In an attempt to improve postsurgical seizure outcomes for poorly defined cases (PDCs) of pediatric focal epilepsy (i.e., those that are not visible or well defined on 3T MRI), the authors modified their presurgical evaluation strategy. Instead of relying on concordance between video-electroencephalography and 3T MRI and using functional imaging and intracranial recording in select cases, the authors systematically used a multimodal, 3-tiered investigation protocol that also involved new collaborations between their hospital, the Montreal Children’s Hospital, and the Montreal Neurological Institute. In this study, the authors examined how their new strategy has impacted postsurgical outcomes.

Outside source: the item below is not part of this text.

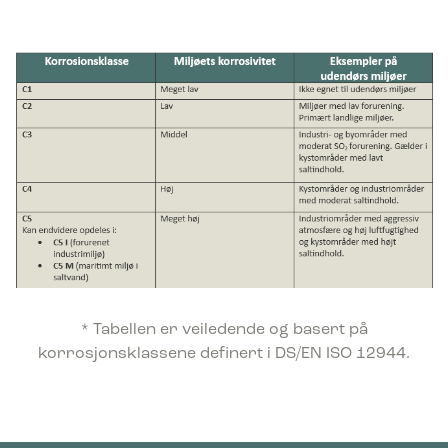
* Tabellen er veiledende og basert på
korrosjonsklassene definert i DS/EN ISO 12944.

They hypothesized that it would improve postsurgical seizure outcomes, with the added benefit of identifying a subset of tests contributing the most.


Chart review was performed for children with PDCs who underwent resection following the new strategy (i.e., new protocol [NP]), and for the same number who underwent treatment previously (i.e., preprotocol [PP]); ≥ 1-year follow-up was required for inclusion. Well-defined, multifocal, and diffuse hemispheric cases were excluded. Preoperative demographics and clinical characteristics, resection volumes, and pathology, as well as seizure outcomes (Engel class Ia vs > Ia) at 1 year postsurgery and last follow-up were reviewed.


Twenty-two consecutive NP patients were compared with 22 PP patients. There was no difference between the two groups for resection volumes, pathology, or preoperative characteristics, except that the NP group underwent more presurgical evaluation tests (p < 0.001). At 1 year postsurgery, 20 of 22 NP patients and 10 of 22 PP patients were seizure free (OR 11.81, 95% CI 2.00–69.68; p = 0.006). Magnetoencephalography and PET/MRI were associated with improved postsurgical seizure outcomes, but both were highly correlated with the protocol group (i.e., independent test effects could not be demonstrated).


A new presurgical evaluation strategy for children with PDCs of focal epilepsy led to improved postsurgical seizure freedom. No individual presurgical evaluation test was independently associated with improved outcome, suggesting that it may be the combined systematic protocol and new interinstitutional collaborations that makes the difference rather than any individual test.